The FitBit One released last September and added direct smartphone syncing via Bluetooth 4.0. Initially iPhone owners only could enjoy this feature, though recently Fitbit has updated their Android app, though it only works with a select number of handsets. Nevertheless, instead of relying on your computer to upload your stats, the FitBit One can instantly send your recorded daily steps, calories, and climbed stairs (it has a built-in altimeter) to your smartphone.
Syncing the Fitbit One with my iPhone 4s was a simple enough process, though on occasion it proved a bit finicky when it came to pushing an update to the Fitbit iOS app – something to do with Bluetooth talking. Any syncing issues aside, which I’d like to emphasize were few and far between, the collected data is passed along in a matter of seconds, though needless to say the more days since your last sync the longer it will take.
In addition to logging your daily movement, the Fitbit iOS (and Android app) allows you to keep tabs on the food you’ve consumed. I didn’t much use this feature since it’s an arduous task to manually punch in what you’ve consumed, though for anyone trying to shed pounds it will surely be useful since it unifies your caloric burn and intake.
Much like the Nike Fuelband, you can set goals and once they’re achieved the Fitbit’s tiny, yet easy to read screen will show a message congratulating you. Adding further motivation to the mix, is the ability to friend those who too have a Fitbit and enter into a competition to see who can achieve the most steps per week.
In addition to a proprietary USB charging plug, Fitbit also includes a belt clip and a wristband. The belt clip works relatively well to stay adhered to belts, but I suggest erring on the side of caution, as I lost the Fitbit One on more than one occasion thanks to its small and lightweight size.
The wristband is designed to be worn while your sleeping and much like the Gear4 Renew alarm clock, or a myriad of other devices, it promises to track your sleep and tell you how many times you woke up throughout the night. During my testing I found it to be fairly accurate. However, wearing something foreign on my wrist while I slumber is questionably annoying, and the vibrate to wake function is a bit too timid for me to wake from.

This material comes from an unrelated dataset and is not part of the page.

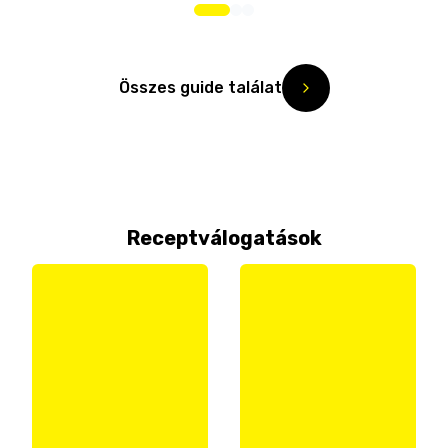
Összes guide találat
Receptválogatások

It’s pretty remarkable that the Fitbit One is as accurate as it is. I was able to trick it a few times, but unlike the Fuelband, which recorded steps while I was driving, the Fitbit one was perhaps off by 1-2 paces when I specifically counted my strides forward. The sleep tracking is an ancillary feature that I could take or leave, as is the apps ability to count my caloric consumption. The included charging cable makes charging it up a bit on the fiddly side, but that is something that only needs to happen every 10 days or so. Unfortunately, I stopped using my Fitbit One once I purchased the Nexus 4, which doesn’t allow for direct to handset syncs, thus making the task of syncing much more cumbersome.